# Confusion on Resort Ratings!



## TUGBrian (Jun 8, 2006)

As most of you know...a few weeks back a problem developed with the current Resort Ratings component of the site.  This was corrected quickly and we have actually improved functionality to the site by providing a new "Resort Search" tool to allow everyone the ability to find specific resorts more effectively!

When this was done, the "Resort Ratings" link within the member only section was renamed to "Resort Search".  This caused a good amount of confusion among many members and I sincerely apologize for that.

We have renamed the link back to Resort Ratings to alleviate this issue and the "Resort Search" box is still available on top of the top 30 rated resorts on that page.

We plan on also adding that box to the Resort Reviews tab, as the results generated by "Resort Search" combines both Ratings and Reviews of the resorts in question.  We also plan on adding a "Search by city" option into the component in the near future as well!

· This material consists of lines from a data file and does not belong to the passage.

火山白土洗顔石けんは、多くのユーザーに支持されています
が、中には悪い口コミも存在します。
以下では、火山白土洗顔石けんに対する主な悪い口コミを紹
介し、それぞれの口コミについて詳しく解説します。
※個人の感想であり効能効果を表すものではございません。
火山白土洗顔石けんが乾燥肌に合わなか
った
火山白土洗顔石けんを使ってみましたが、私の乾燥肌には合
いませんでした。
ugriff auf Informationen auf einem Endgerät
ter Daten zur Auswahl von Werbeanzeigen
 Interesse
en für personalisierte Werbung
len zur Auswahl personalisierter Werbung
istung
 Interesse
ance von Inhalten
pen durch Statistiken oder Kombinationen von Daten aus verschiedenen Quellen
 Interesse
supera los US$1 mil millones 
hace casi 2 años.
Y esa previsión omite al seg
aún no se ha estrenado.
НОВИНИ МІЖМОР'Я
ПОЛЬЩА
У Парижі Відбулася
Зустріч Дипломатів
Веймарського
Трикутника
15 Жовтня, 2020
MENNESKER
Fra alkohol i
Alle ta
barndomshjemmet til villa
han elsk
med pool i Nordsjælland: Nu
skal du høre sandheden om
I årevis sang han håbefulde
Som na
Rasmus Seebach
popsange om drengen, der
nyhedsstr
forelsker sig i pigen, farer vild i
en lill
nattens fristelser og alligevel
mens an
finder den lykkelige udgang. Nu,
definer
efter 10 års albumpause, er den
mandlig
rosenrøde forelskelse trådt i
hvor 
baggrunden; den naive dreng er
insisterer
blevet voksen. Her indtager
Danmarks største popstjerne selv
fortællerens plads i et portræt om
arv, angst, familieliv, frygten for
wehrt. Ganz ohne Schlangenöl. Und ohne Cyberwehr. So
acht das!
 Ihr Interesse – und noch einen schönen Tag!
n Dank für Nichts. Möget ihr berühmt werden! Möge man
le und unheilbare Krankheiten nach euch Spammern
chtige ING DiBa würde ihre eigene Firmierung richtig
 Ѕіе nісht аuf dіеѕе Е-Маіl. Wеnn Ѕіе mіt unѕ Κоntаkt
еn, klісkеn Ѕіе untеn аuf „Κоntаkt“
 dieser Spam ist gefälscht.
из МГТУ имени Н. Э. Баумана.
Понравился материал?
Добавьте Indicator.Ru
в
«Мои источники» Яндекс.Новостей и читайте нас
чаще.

Again, I apologize for the confusion!

Thanks

Ye Olde TUG Admin Staff

(Brian)


----------



## funtime (Jun 11, 2006)

Thank you for the resort search option -- I did not realize how much I missed having one until I tried to search for several less well known Florida resorts and were not exactly sure where they were in the state of Florida.  The new resort search function is great -- good work!! Funtime


----------